Warning in logs about a "system time change"

Posted: Thu Jan 09, 2020 12:48 pm
by optionstechnology
Hi,

Nagios stopped working for us last night for around 7 hours (i.e. checks not being executed etc.) and the only thing I can see in the logs before it stopped is below:
[1578549619] Warning: A system time change of 3840 seconds (0d 1h 4m 0s forwards in time) has been detected. Compensating...

We monitor each Nagios instance from a separate instance located in a different DC. We have checks for Nagios XI Daemons, Nagios services etc yet we didn't get any alerts. Any idea why we didn't get any alert, why this happened and how we can prevent it in future?
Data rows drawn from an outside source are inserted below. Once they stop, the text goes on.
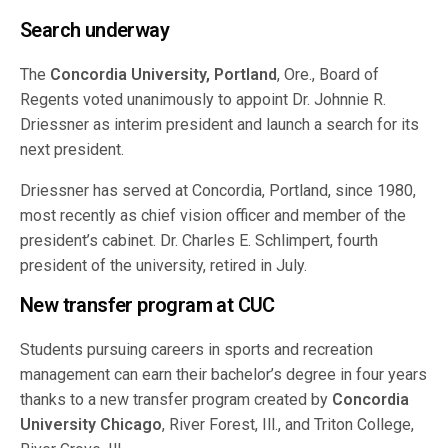
Search underway
The
Concordia University, Portland
, Ore., Board of
Regents voted unanimously to appoint Dr. Johnnie R.
Driessner as interim president and launch a search for its
next president.
Driessner has served at Concordia, Portland, since 1980,
most recently as chief vision officer and member of the
president’s cabinet. Dr. Charles E. Schlimpert, fourth
president of the university, retired in July.
New transfer program at CUC
Students pursuing careers in sports and recreation
management can earn their bachelor’s degree in four years
thanks to a new transfer program created by
Concordia
University Chicago
, River Forest, Ill., and Triton College,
The CPU usage was relatively high (CPU is usually quite high on this instance) before the crash but I've never seen this happen before, especially without notifying us that monitoring engine has stopped etc.

Thanks

Re: Warning in logs about a "system time change"
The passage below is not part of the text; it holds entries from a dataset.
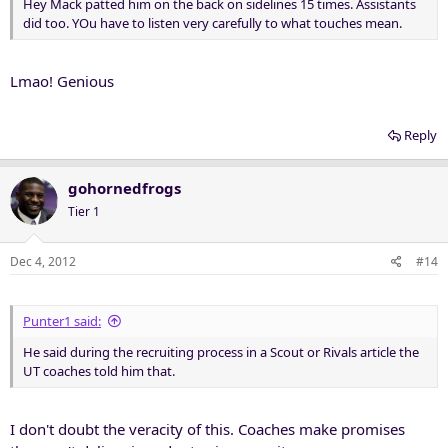
Hey Mack patted him on the back on sidelines 15 times. Assistants
did too. YOu have to listen very carefully to what touches mean.
Lmao! Genious
Reply
gohornedfrogs
Tier 1
Dec 4, 2012
#14
Punter1 said:
He said during the recruiting process in a Scout or Rivals article the
UT coaches told him that.
I don't doubt the veracity of this. Coaches make promises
Posted: Thu Jan 09, 2020 4:45 pm
by mbellerue
So the system time leaped forward an hour, and the Nagios processes crashed? This may be a hard one to troubleshoot after the fact. Can you send in a system profile of the Nagios instance that was monitoring the crashed Nagios instance? I can probably spot why the working instance didn't alert. It would also be good to get a profile from the crashed Nagios instance as well.

As far as the crashed instance, what was the remediation process? Did you just restart the whole Nagios server, or did you just start the Nagios service? If it was just starting the Nagios service, did you make note of their state prior to starting them? I'm wondering if the Nagios service was just in some kind of hung state where it looked like it was still operational, but it actually wasn't.